From the Daily Camera (Boulder): Boulder City Ballot Question No. 2B presents this question: Shall the City Council be authorized until Dec. 31, 2017 to meet in executive session exclusively for the purpose of obtaining and discussing legal advice, including negotiation strategy, with respect to Boulder’s electric utility, with no final action being taken in any executive session and all such executive sessions recorded in their entirety?
Whether you favor, oppose or are undecided about municipalization, voting yes on Ballot Question 2B will improve the quality of decisions by the council on this issue. Of the two authors of this guest opinion, one supports creating a municipal electric utility the other is opposed to it. But both support a yes vote on Ballot Question 2B.
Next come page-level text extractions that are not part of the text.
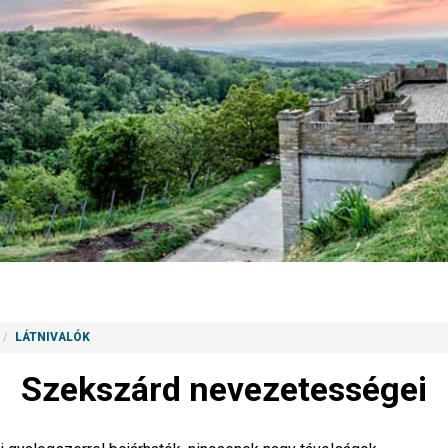
LÁTNIVALÓK
Szekszárd nevezetességei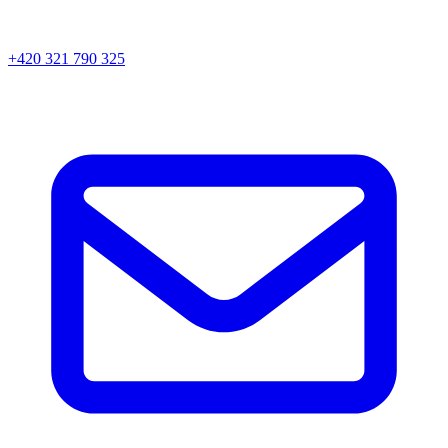
+420 321 790 325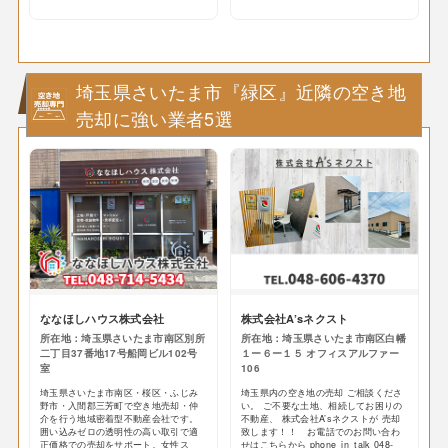
埼玉県さいたま市『緑区』近隣の空き地
売却に強い業者5選
ななほしハウス株式会社
株式会社A’sネクスト
所在地：埼玉県さいたま市南区別所
所在地：埼玉県さいたま市南区白幡
二丁目37番地17号船岡ビル102号
１ー６ー１５ オフィスアルファー
室
106
埼玉県さいたま市南区・桜区・ふじみ
埼玉県内の空き地の売却 ご相談くださ
野市・入間郡三芳町で空き地売却・仲
い。 ご不要な土地、相続してお困りの
介を行う地域密着型不動産会社です。
不動産、 株式会社A’sネクストが 売却
囲い込みゼロの透明性の高い取引で適
致します！！ お電話でのお問い合わ
正価格での売却をサポート。女性ス
せはこちらから phone_in_talk 048-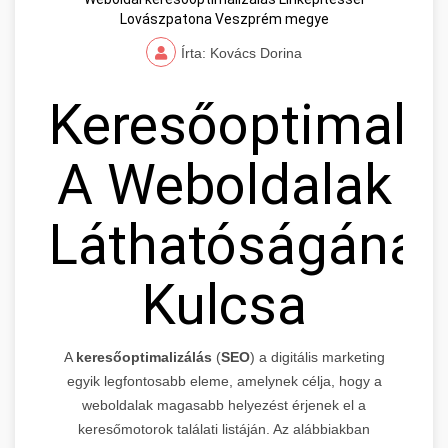
Lovászpatona Veszprém megye
Írta: Kovács Dorina
Keresőoptimaliz
A Weboldalak
Láthatóságának
Kulcsa
A
keresőoptimalizálás
(
SEO
) a digitális marketing
egyik legfontosabb eleme, amelynek célja, hogy a
weboldalak magasabb helyezést érjenek el a
keresőmotorok találati listáján. Az alábbiakban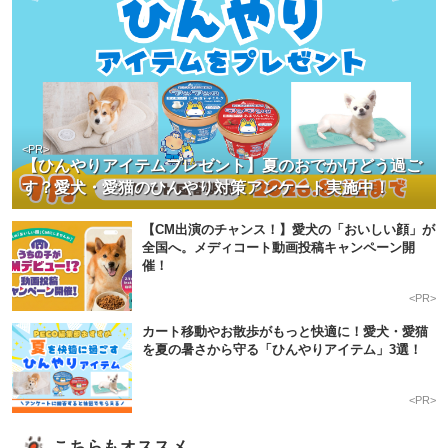
<PR>
【ひんやりアイテムプレゼント】夏のおでかけどう過ご
す？愛犬・愛猫のひんやり対策アンケート実施中！
【CM出演のチャンス！】愛犬の「おいしい顔」が
全国へ。メディコート動画投稿キャンペーン開
催！
<PR>
カート移動やお散歩がもっと快適に！愛犬・愛猫
を夏の暑さから守る「ひんやりアイテム」3選！
<PR>
こちらもオススメ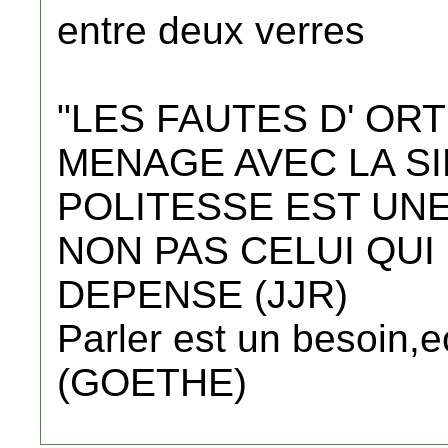
entre deux verres
"LES FAUTES D' O
MENAGE AVEC LA SI
POLITESSE EST UNE
NON PAS CELUI QUI 
DEPENSE (JJR)
Parler est un besoin,e
(GOETHE)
In 2011, Boulder voters approved the city’s exploring the creation of a muni, and authorized the formation of such a muni under certain conditions. The voters also approved taxing themselves in order to pay for the consultants and lawyers that would be required to explore the feasibility of a municipal electric utility.
Twenty-eight cities in Colorado currently have their own electric utilities including Fort Collins, Loveland, Longmont and Colorado Springs. Boulder has a constitutional and statutory right to buy the distribution system from Xcel and form its own utility. But there are legal obstacles that must be overcome, and these legal obstacles are the subject of three different lawsuits between Xcel and the city.